It is a fact well known that Jacques Derrida (1930-2004) started to formulate his theories of deconstructions right around the early 1950’s. It happens that Peter Breger and Thomas Luckman were writing and teaching at The New School for Social Research in New York in those years. Their capital work is titled The Social Construction of Reality in 1966. What they stated is that persons and groups interacting together in a social system form, overtime, concepts or mental representations of each others’ actions, and that these concepts eventually become habituated into reciprocal roles played by the actors in relations to each other. When these roles are made available to other members of society to enter into and play out, the reciprocal interactions are said to be institutionalized. In the process of these institutionalizations, meaning is embedded in society. Knowledge and peoples conceptions (and beliefs) over reality becomes embed in the institutional fabric. Social reality is therefore said to be socially constructed by establishing the individual blocks and overall settlements of our self understanding and the understanding of our society.

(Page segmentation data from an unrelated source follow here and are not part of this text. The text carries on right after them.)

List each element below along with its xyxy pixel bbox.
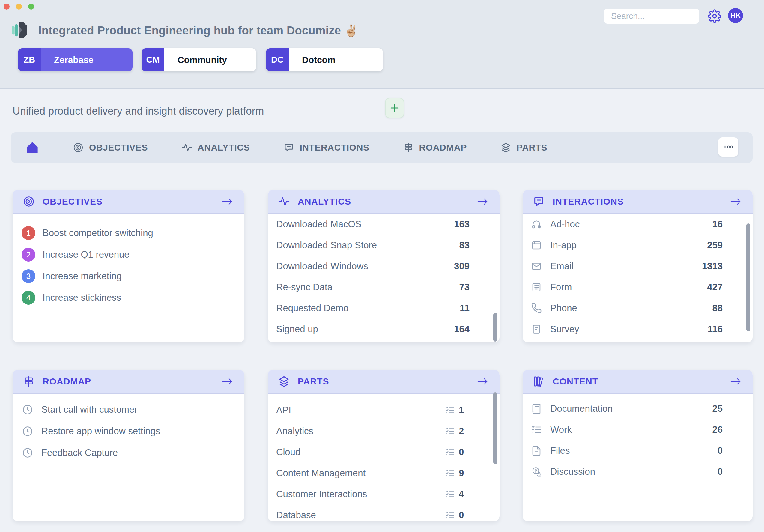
content-row[interactable]: Work 26 [523, 419, 753, 440]
checklist-icon [445, 426, 455, 436]
content-open-arrow[interactable] [729, 377, 742, 386]
interactions-card-header: INTERACTIONS [523, 190, 753, 214]
interaction-row[interactable]: Email 1313 [523, 256, 753, 277]
card-title: OBJECTIVES [43, 196, 221, 207]
zoom-window-button[interactable] [28, 4, 34, 10]
objective-item[interactable]: 1 Boost competitor switching [13, 222, 244, 244]
clock-icon [22, 447, 34, 459]
checklist-icon [445, 447, 455, 457]
checklist-icon [445, 405, 455, 415]
interaction-row[interactable]: In-app 259 [523, 235, 753, 256]
analytics-row[interactable]: Re-sync Data 73 [268, 277, 499, 298]
analytics-row[interactable]: Downloaded MacOS 163 [268, 214, 499, 235]
nav-item-objectives[interactable]: OBJECTIVES [73, 142, 148, 153]
nav-more-button[interactable] [718, 137, 738, 157]
layers-icon [500, 142, 511, 153]
objective-item[interactable]: 3 Increase marketing [13, 266, 244, 287]
headphones-icon [531, 219, 542, 230]
nav-item-interactions[interactable]: INTERACTIONS [284, 142, 369, 153]
interaction-row[interactable]: Phone 88 [523, 298, 753, 319]
parts-open-arrow[interactable] [476, 377, 489, 386]
part-row[interactable]: Cloud 0 [268, 442, 499, 463]
content-card: CONTENT Documentation 25 Work 26 [523, 370, 753, 521]
analytics-row[interactable]: Downloaded Windows 309 [268, 256, 499, 277]
nav-item-parts[interactable]: PARTS [500, 142, 547, 153]
part-row[interactable]: Analytics 2 [268, 421, 499, 442]
roadmap-item[interactable]: Start call with customer [13, 399, 244, 421]
part-count: 0 [459, 447, 470, 457]
close-window-button[interactable] [4, 4, 10, 10]
metric-value: 11 [449, 303, 470, 314]
card-title: PARTS [298, 376, 476, 387]
target-icon [23, 196, 35, 208]
objective-label: Increase Q1 revenue [43, 249, 129, 260]
target-icon [73, 142, 84, 153]
settings-button[interactable] [707, 9, 722, 24]
metric-value: 164 [449, 324, 470, 335]
nav-item-label: PARTS [517, 142, 547, 153]
checklist-icon [531, 424, 542, 435]
checklist-icon [445, 489, 455, 499]
analytics-open-arrow[interactable] [476, 197, 489, 206]
content-label: Files [550, 445, 702, 456]
part-row[interactable]: Database 0 [268, 505, 499, 521]
roadmap-item[interactable]: Restore app window settings [13, 421, 244, 442]
card-title: CONTENT [553, 376, 729, 387]
objective-number-badge: 2 [22, 248, 35, 262]
part-row[interactable]: Content Management 9 [268, 463, 499, 484]
metric-value: 163 [449, 219, 470, 230]
nav-item-analytics[interactable]: ANALYTICS [181, 142, 250, 153]
avatar[interactable]: HK [728, 8, 743, 23]
roadmap-item[interactable]: Feedback Capture [13, 442, 244, 463]
card-title: INTERACTIONS [553, 196, 729, 207]
part-row[interactable]: Customer Interactions 4 [268, 484, 499, 505]
add-workspace-button[interactable] [385, 98, 404, 118]
objective-item[interactable]: 2 Increase Q1 revenue [13, 244, 244, 266]
metric-label: Signed up [276, 324, 449, 335]
part-row[interactable]: API 1 [268, 400, 499, 421]
interactions-scrollbar-thumb[interactable] [746, 224, 750, 331]
parts-scrollbar-thumb[interactable] [493, 392, 497, 464]
workspace-tab-zerabase[interactable]: ZB Zerabase [18, 48, 132, 72]
comment-icon [284, 142, 294, 153]
objective-number-badge: 3 [22, 269, 35, 283]
plus-icon [389, 102, 400, 114]
workspace-badge: DC [266, 48, 289, 72]
workspace-tab-dotcom[interactable]: DC Dotcom [266, 48, 383, 72]
objectives-card-header: OBJECTIVES [13, 190, 244, 214]
content-row[interactable]: Documentation 25 [523, 398, 753, 419]
roadmap-open-arrow[interactable] [221, 377, 234, 386]
roadmap-card: ROADMAP Start call with customer Restore… [13, 370, 244, 521]
envelope-icon [531, 261, 542, 272]
interaction-value: 259 [702, 240, 723, 251]
interaction-value: 16 [702, 219, 723, 230]
content-row[interactable]: Files 0 [523, 440, 753, 461]
workspace-name: Community [164, 48, 256, 72]
analytics-row[interactable]: Downloaded Snap Store 83 [268, 235, 499, 256]
minimize-window-button[interactable] [16, 4, 22, 10]
workspace-tab-community[interactable]: CM Community [141, 48, 256, 72]
objectives-open-arrow[interactable] [221, 197, 234, 206]
metric-label: Downloaded MacOS [276, 219, 449, 230]
objective-item[interactable]: 4 Increase stickiness [13, 287, 244, 308]
objective-label: Boost competitor switching [43, 228, 153, 239]
interaction-row[interactable]: Ad-hoc 16 [523, 214, 753, 235]
interaction-label: Email [550, 261, 702, 272]
analytics-row[interactable]: Requested Demo 11 [268, 298, 499, 319]
content-card-header: CONTENT [523, 370, 753, 394]
app-logo-icon [12, 22, 29, 39]
search-input[interactable] [604, 9, 699, 24]
window-header: Integrated Product Engineering hub for t… [0, 0, 764, 89]
signpost-icon [23, 375, 35, 388]
interactions-open-arrow[interactable] [729, 197, 742, 206]
content-row[interactable]: Discussion 0 [523, 461, 753, 482]
interaction-value: 427 [702, 282, 723, 293]
interaction-row[interactable]: Survey 116 [523, 319, 753, 340]
interaction-row[interactable]: Form 427 [523, 277, 753, 298]
nav-home-button[interactable] [26, 141, 39, 154]
analytics-row[interactable]: Signed up 164 [268, 319, 499, 340]
nav-item-label: INTERACTIONS [299, 142, 369, 153]
analytics-scrollbar-thumb[interactable] [493, 313, 497, 342]
interaction-label: Form [550, 282, 702, 293]
nav-item-roadmap[interactable]: ROADMAP [403, 142, 467, 153]
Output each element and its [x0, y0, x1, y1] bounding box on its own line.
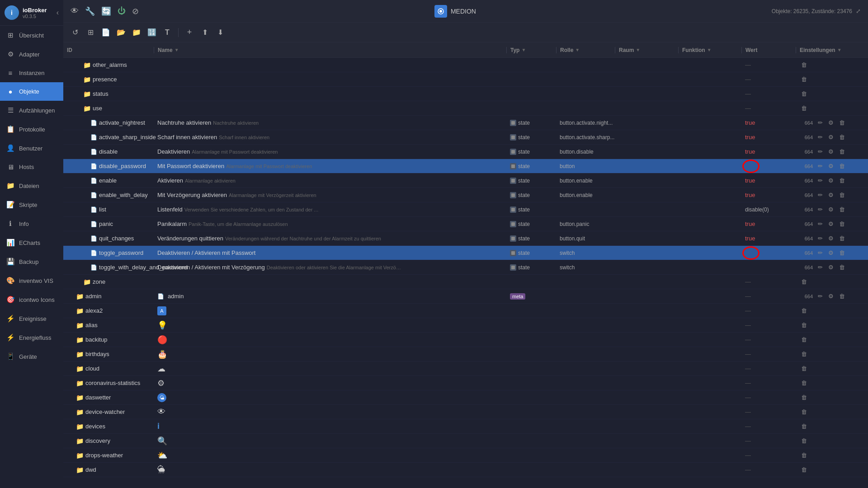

Jacques Derrida starts teaching and writing in France at the time when the intellectuals were broadly divided between the phenomenological and structural approaches to understanding individual and collective life. For the phenomenologists the goal was to understand experience by comprehending and describing its genesis and the process of its emergence. For the structuralists, this was precisely the false problem, and the depth of experience could in fact only be an effect of structures which are not themselves experiential, it is in this context that in 1959 Derrida asks the question; must not structure have a genesis, and must not the origin, the point of genesis be already structured, in order to be the genesis of something. For Derrida every structural phenomenon has a history and the structure cannot be understood without understanding his genesis. It is this thought of complexity that sets Derridas’ work in motion and from which derive all of his terms including deconstruction.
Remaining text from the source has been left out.